O estudo foi elaborado por uma parceria entre as universidades de Paris e de Aix-Marselha, do Instituto Pasteur e do Centro Nacional de Referência de Vírus das Infeções Respiratórias da França, envolvendo uma equipa diversa de especialistas.
De entre as principais conclusões alcançadas nesta sua pesquisa, os investigadores franceses destacam que “a hidroxicloroquina mostrou atividade antiviral em células renais do macaco verde africano, mas não num modelo de epitélio das vias aéreas humanas reconstituído”, pode ler-se no documento.
Nos testes realizados com macacos, os cientistas afirmam ter usado diferentes estratégias, inclusive administrar a hidroxicloroquina em combinação com a azitromicina. Tanto o medicamento sozinho, quanto combinado não obteve um resultado significativo nos primatas, pelo menos ao ponto de ser considerado eficaz pela equipa.

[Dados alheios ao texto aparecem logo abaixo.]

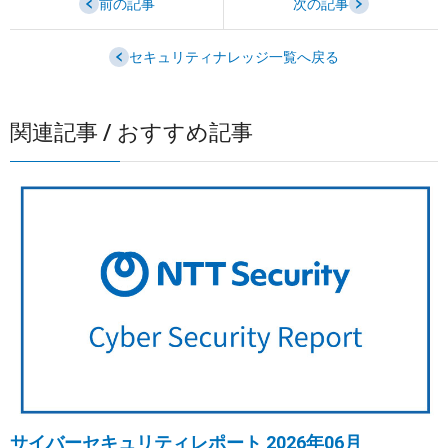
前の記事
次の記事
セキュリティナレッジ一覧へ戻る
関連記事 / おすすめ記事
サイバーセキュリティレポート 2026年06月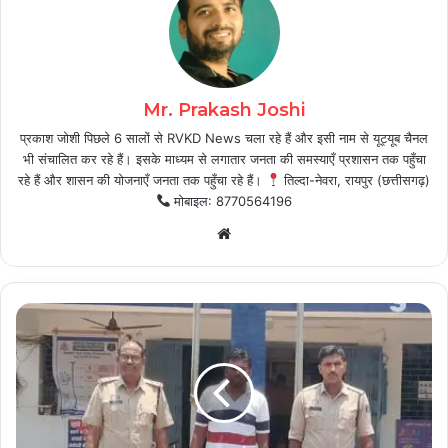
Mr. Prakash Joshi
प्रकाश जोशी पिछले 6 सालों से RVKD News चला रहे हैं और इसी नाम से यूट्यूब चैनल
भी संचालित कर रहे हैं। इसके माध्यम से लगातार जनता की समस्याएँ प्रशासन तक पहुँचा
रहे हैं और शासन की योजनाएँ जनता तक पहुँचा रहे हैं।
तिल्दा-नेवरा, रायपुर (छत्तीसगढ़)
मोबाइल: 8770564196
Website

Acresce ainda que, quando utilizada como profilaxia, a hidroxicloroquina não conferiu proteção contra a aquisição da infeção da Covid-19.
Como nota final, os cientistas ressalvam que “os nossos resultados não apoiam o uso da hidroxicloroquina, isoladamente ou em combinação com azitromicina, como tratamento antiviral para a Covid-19 em humanos”.